Statistica Data Miner
STATISTICA Data Miner™, de la société Statsoft, Inc, est un logiciel commercial de data mining intégrant des techniques statistiques et de réseaux de neurones avancées.
Tanagra
Tanagra est un logiciel libre de Data Mining développé sous la direction de Ricco Rakotomalala du laboratoire ERIC de l'université Lumière Lyon 2. Tanagra permet d'effectuer les traitements d'analyses factorielles (ACP, AFC,ACM, régression PLS ), de clustering (avec l'algorithme des k-means et l'algorithme hiérarchique ascendant), de classification . Tanagra permet aussi d'importer des fichiers au format weka.
Weka
Weka(Waikato Environment for Knowledge Analysis) est un logiciel libre de data mining, créé par l'université de Waikato, Nouvelle-Zélande. Le Weka est un oiseau endémique de la Nouvelle-Zélande. Weka est une collection d'algorithmes d'apprentissage automatique créés pour effectuer des tâches d'exploration de données (data mining). Les algorithmes peuvent soit être appliqués directement à un ensemble de données soit appelé de votre propre code Java.
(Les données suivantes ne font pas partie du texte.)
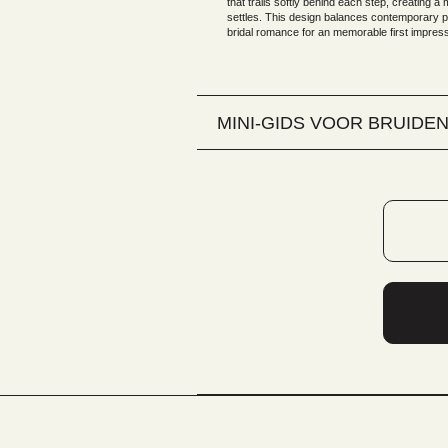
that trails softly behind each step, creating a 
settles. This design balances contemporary pr
bridal romance for an memorable first impress
MINI-GIDS VOOR BRUIDEN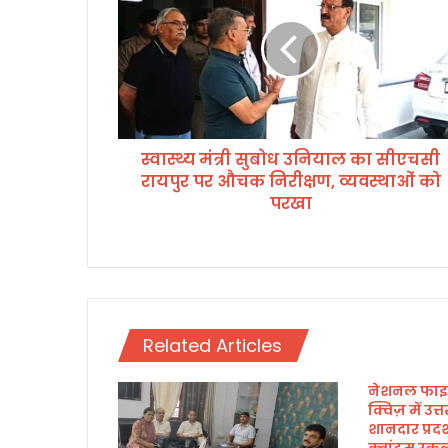
मं
त्री
सु
बो
ध
उ
नि
स्वास्थ्य मंत्री सुबोध उनियाल का सीएचसी
या
रायपुर पर औचक निरीक्षण, व्यवस्थाओं को
ल
का
परखा
सी
ए
च
सी
रा
य
Related Articles
पु
र
प
नेशनल फाइन
क्विज़ में उत्
र
शानदार प्रद
औ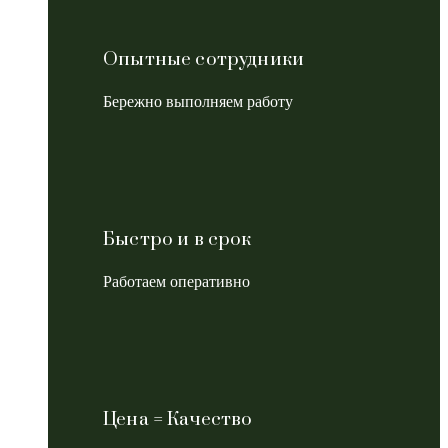
Опытные сотрудники
Бережно выполняем работу
Быстро и в срок
Работаем оперативно
Цена = Качество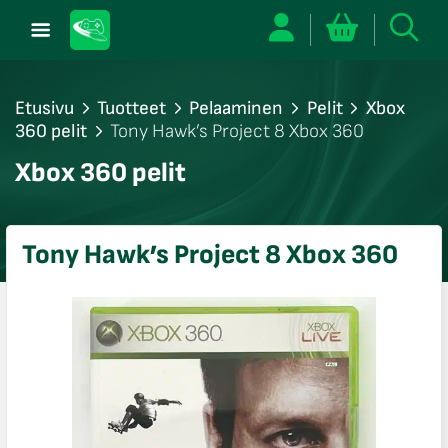
Etusivu
Tuotteet
Pelaaminen
Pelit
Xbox
360 pelit
Tony Hawk’s Project 8 Xbox 360
/sulje
Xbox 360 pelit
likko
/sulje
likko
Tony Hawk’s Project 8 Xbox 360
/sulje
likko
Weka contient des outils pour les pré-traitements des données, la classification, la régression, le clustering, les règles d'association, et la visualisation. Il est également bien adapté au développement de nouveaux schémas pour l'apprentissage automatique. C'est un logiciel open source publié sous la Licence Publique Générale GNU.